AppInternals and Oracle Enterprise Manager on the same JVM/Domain

I have had the luxury of working in a customer environment where we instrument two APM tools side by side. Riverbed's Appinternals and Oracle's Enterprise Manager. Both are powerful, both are excellent in fact, but you if you need to allow them to do what they are good at!

Application owners, support staff or outsourced functions tend to use AppInternals, Middleware Administrators tend to have sole use of OEM or the Weblogic Console to monitor status of managed nodes etc...Running/Stopped/Paused and so on. 9 times out of 10, Application owners are telling middleware teams there is a problem. The reason why Application owners or support staff do not have access to Weblogic Console/Enterprise Manager Console is...., well, ask your local middleware guy...its an admin tool, so they don't want anyone poking round right!


Knowing when an application or service is slower than the rest:

Riverbed captures all inbound servlet transactions (webservices), JMS message collection, remote connection or database query. Its very easy to tell which server, instance or webservice is different to the rest in real time. Metrics give Riverbed real time average/max response times per instance or transaction. OEM can do this too, but the agent needs to be profiling to do so. Without Appinternals, or OEM you'd need to logon to the Enterprise Manager console to work this out typically, but when an environment has 10x managed nodes and 100 webservices...knowing where to start looking delays finding what the application team have been saying since the start...."this service, this server, this exception, started at this time..."

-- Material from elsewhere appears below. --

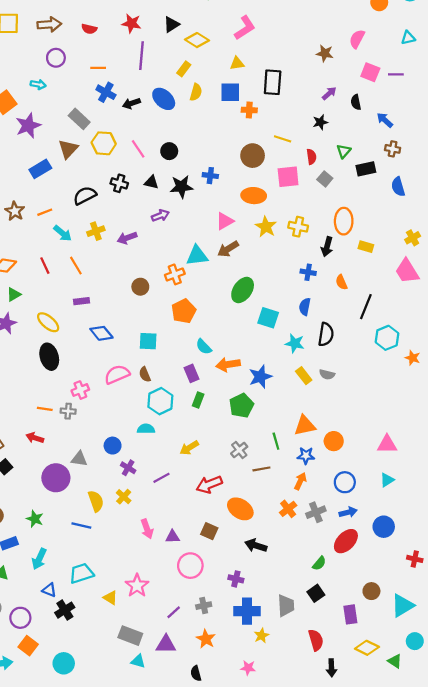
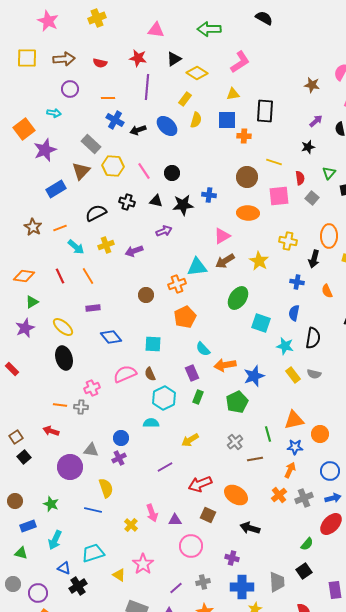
yellow star: (266, 227) -> (259, 261), moved
purple cross: (128, 468) -> (119, 458), moved, turned 32
red arrow: (209, 484) -> (200, 484), moved
yellow cross: (124, 497) -> (131, 525), moved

JMX type metrics, like pools or queues:

Appinternals 10 does not support JMX connections to monitor these components. OEM gives you 1 min counters to monitor pool size, hogging thread counts etc. This is a clear advantage of Oracle Enterprise Manager, it's JMX heavy instrumentation can go very very deep into the configuration layers of Weblogic where some products or vendors can only dream about. Its pretty much the weblogic console embedded into the tool.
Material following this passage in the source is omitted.